Legislature aims to protect student athletes
WASHINGTON -- Congress has moved to impose tougher penalties on unethical sports agents who lure student athletes into contracts that compromise their amateur standing and damage the reputations of their schools.
The legislation, which passed by voice vote in the Senate late Thursday and now goes to the president for his signature, was promoted by Rep. Tom Osborne, R-Neb., the former star Nebraska football coach.
"As a former coach, I witnessed time and again sports agents illegally using cash and gifts to recruit student-athletes," Osborne said in a statement Friday. "This unethical behavior on behalf of the sports agents threatens the athletes' eligibility and harms the integrity of college sports."
The NCAA has rules, and some states have standards, for sports agents, but Rep. Bart Gordon, D-Tenn., principal author of the bill, said that hasn't stopped some unscrupulous agents from "aggressively pursuing these kids anyway, possibly ruining a chance to compete on the college level and get a degree."
The legislation would bar agents from recruiting student athletes by giving false or misleading information or providing anything of value to the athlete or his family before entering into a contract.
The agent must also disclose in writing that the athlete may lose NCAA eligibility after signing an agency contract and requires the athlete and the agent to notify the school's athletic director that the athlete has signed a contract so the school does not play a now-ineligible athlete in a game.

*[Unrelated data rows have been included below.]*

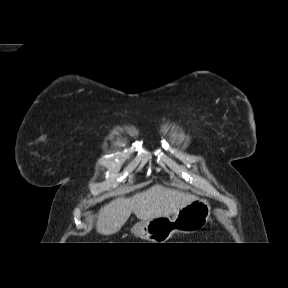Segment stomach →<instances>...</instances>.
Instances as JSON below:
<instances>
[{
  "instance_id": "1",
  "label": "stomach",
  "mask_w": 288,
  "mask_h": 288,
  "mask_svg": "<svg viewBox=\"0 0 288 288\" xmlns=\"http://www.w3.org/2000/svg\"><path fill=\"white\" fill-rule=\"evenodd\" d=\"M211 207L206 199L196 198L172 217L160 216L138 222L131 232L150 243H165L175 233H193L206 226Z\"/></svg>"
}]
</instances>
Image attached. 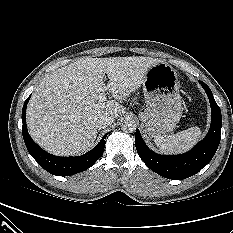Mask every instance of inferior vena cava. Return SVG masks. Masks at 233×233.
<instances>
[{
    "instance_id": "1",
    "label": "inferior vena cava",
    "mask_w": 233,
    "mask_h": 233,
    "mask_svg": "<svg viewBox=\"0 0 233 233\" xmlns=\"http://www.w3.org/2000/svg\"><path fill=\"white\" fill-rule=\"evenodd\" d=\"M114 121V117L109 114H101L94 117V124L97 129H103L110 126Z\"/></svg>"
}]
</instances>
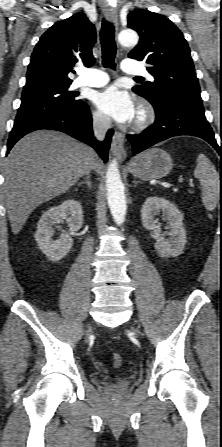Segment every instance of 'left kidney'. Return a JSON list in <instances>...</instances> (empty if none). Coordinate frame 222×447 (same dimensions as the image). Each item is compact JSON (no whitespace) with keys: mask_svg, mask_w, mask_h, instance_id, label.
Instances as JSON below:
<instances>
[{"mask_svg":"<svg viewBox=\"0 0 222 447\" xmlns=\"http://www.w3.org/2000/svg\"><path fill=\"white\" fill-rule=\"evenodd\" d=\"M160 213L168 220V239H165L160 226L156 224L155 216ZM141 219L143 226L153 231L156 240L154 248L161 257H176L182 253L186 244L183 216L172 202L163 197L147 198L141 209Z\"/></svg>","mask_w":222,"mask_h":447,"instance_id":"5707ae66","label":"left kidney"}]
</instances>
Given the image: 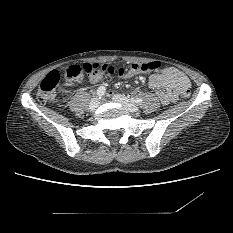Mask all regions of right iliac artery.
<instances>
[{"label": "right iliac artery", "instance_id": "1", "mask_svg": "<svg viewBox=\"0 0 233 233\" xmlns=\"http://www.w3.org/2000/svg\"><path fill=\"white\" fill-rule=\"evenodd\" d=\"M105 92H106L105 87H104V86H100V87L97 89V92H96L97 97L100 99V98L104 95Z\"/></svg>", "mask_w": 233, "mask_h": 233}]
</instances>
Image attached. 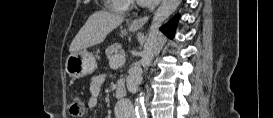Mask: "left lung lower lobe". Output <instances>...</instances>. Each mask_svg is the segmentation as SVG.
Listing matches in <instances>:
<instances>
[{
	"label": "left lung lower lobe",
	"mask_w": 273,
	"mask_h": 118,
	"mask_svg": "<svg viewBox=\"0 0 273 118\" xmlns=\"http://www.w3.org/2000/svg\"><path fill=\"white\" fill-rule=\"evenodd\" d=\"M178 19H179V16L176 15L170 22H168L167 24L161 27V31L164 32L167 35V37L169 38L174 37Z\"/></svg>",
	"instance_id": "left-lung-lower-lobe-1"
}]
</instances>
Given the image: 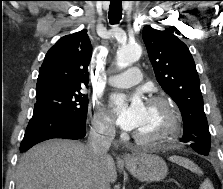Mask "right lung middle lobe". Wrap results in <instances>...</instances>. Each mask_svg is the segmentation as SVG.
Here are the masks:
<instances>
[{
  "label": "right lung middle lobe",
  "instance_id": "dd1d6c3e",
  "mask_svg": "<svg viewBox=\"0 0 223 189\" xmlns=\"http://www.w3.org/2000/svg\"><path fill=\"white\" fill-rule=\"evenodd\" d=\"M81 89L82 87L37 92L34 110L57 112L84 122L88 110V96Z\"/></svg>",
  "mask_w": 223,
  "mask_h": 189
}]
</instances>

Violators would face civil actions by the Federal Trade Commission and state attorneys general and fines of up to $11,000 a day could be levied for each offense.
Sen. John McCain, R-Ariz., said the legislation would provide a federal backstop for NCAA efforts on behalf of the Uniform Athlete's Agent Act, which requires sports agents to be registered with the states in which they operate and provides uniform laws addressing their conduct. He said the legislatures of 29 states have passed the act.